Apparecido Belvedere e o compromisso com a obra de Cairbar Schutel

Por Rita Cirne*

A divulgação da doutrina espírita e, em especial a Casa Editora O Clarim, de Matão, SP, devem muito ao trabalho de Apparecido Onofre Belvedere, desencarnado no último dia 24 de setembro, aos 95 anos. Ele abraçou essa tarefa como se tivesse recebido um convite direto, feito por Cairbar Schutel, fundador da editora em 1905, a quem não conheceu pessoalmente.

Nascido em 1927, em Bariri, SP, Apparecido Belvedere se identificou com Schutel desde que conheceu o espiritismo, na década de 1960, quando um amigo o presenteou com um exemplar do livro Voltei, escrito por Irmão Jacob, pela psicografia de Chico Xavier.

Morando em São Paulo, foi no Centro Espírita Cairbar Schutel, no Itaim Bibi, que iniciou os estudos das obras básicas da doutrina, e onde conheceu o jornal O Clarim e a Revista Internacional de Espiritismo (RIE), periódicos fundados por Schutel até hoje em circulação.

Ainda na década de 1960, Apparecido viajava a trabalho pela região de Matão visitando usinas de açúcar, o que o possibilitou conhecer de perto O Clarim, sintonizando-se de imediato com o trabalho ali desenvolvido, chegando a afirmar que um dia se mudaria para a cidade para dar in loco a sua colaboração, o que realmente aconteceu em 1975.

Sempre apoiado por sua esposa, Laudicéa Lucca Belvedere, Apparecido começou no controle de assinaturas e rapidamente passou a integrar o conselho de redação, assumindo anos depois o cargo de editor-chefe, que ao lado de Carlos Vital Olson, conduziam as publicações da RIE e de O Clarim, além de avaliar os livros para publicação.

Em busca de recursos

Em entrevista ao jornalista Cássio Carrara1, Apparecido fala sobre os desafios da editora no início da década de 1960, quando foi preciso levantar fundos para a aquisição de novas máquinas gráficas.

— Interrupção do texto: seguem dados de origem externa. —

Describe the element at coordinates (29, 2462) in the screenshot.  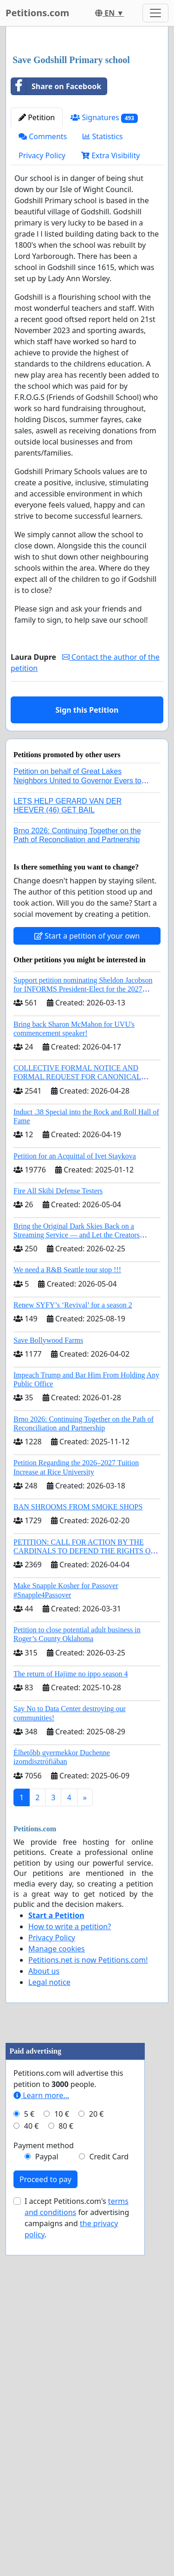
I see `5 €` at that location.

Foi então que se realizou em São Paulo uma sessão de autógrafos com Chico Xavier na sede da Casa Transitória, pertencente à Federação Espírita do Estado de São Paulo, para o lançamento de dois livros psicografados pelo médium: Segue-me!... e Escrínio de luz. O evento estendeu-se até a madrugada e num único dia foram vendidos cerca de 5 mil exemplares. A partir daquele dia, Apparecido passaria a ser a ponte para a realização de eventos na capital paulista que levantassem fundos para a ampliação do parque gráfico.

Consolo para a luta

 Apparecido conta que certo dia estava em uma casa espírita onde havia um médium muito bom e de muitos recursos. “Esse médium não sabia que eu estava presente, mas ao final do encontro, chamou por meu nome.” Havia para Apparecido uma mensagem assinada por Cairbar Schutel, na qual o espírito lhe pedia paciência e perseverança no trabalho, considerando que os pequenos percalços faziam parte da luta e que com fé em Deus seriam todos contornados.  

Lembranças do amigo

O jornalista David Liesenberg, que por muito tempo foi parceiro profissional de Apparecido na editora, lembra de quando O Clarim publicou O livro dos espíritos no idioma sueco. “O livro foi lançado em 2003, durante uma reunião do Conselho Espírita Internacional, organizada em Estocolmo pelo grupo do qual eu fazia parte. Belvedere era tão meticuloso e dedicado às obras produzidas pelo O Clarim que fazia questão de conferir, palavra por palavra, dos textos impressos na gráfica. Pois mesmo sem entender uma palavra em sueco ele realizou essa conferência no livro, que recebeu o nome de Andarnas bok”, explica Liesenberg.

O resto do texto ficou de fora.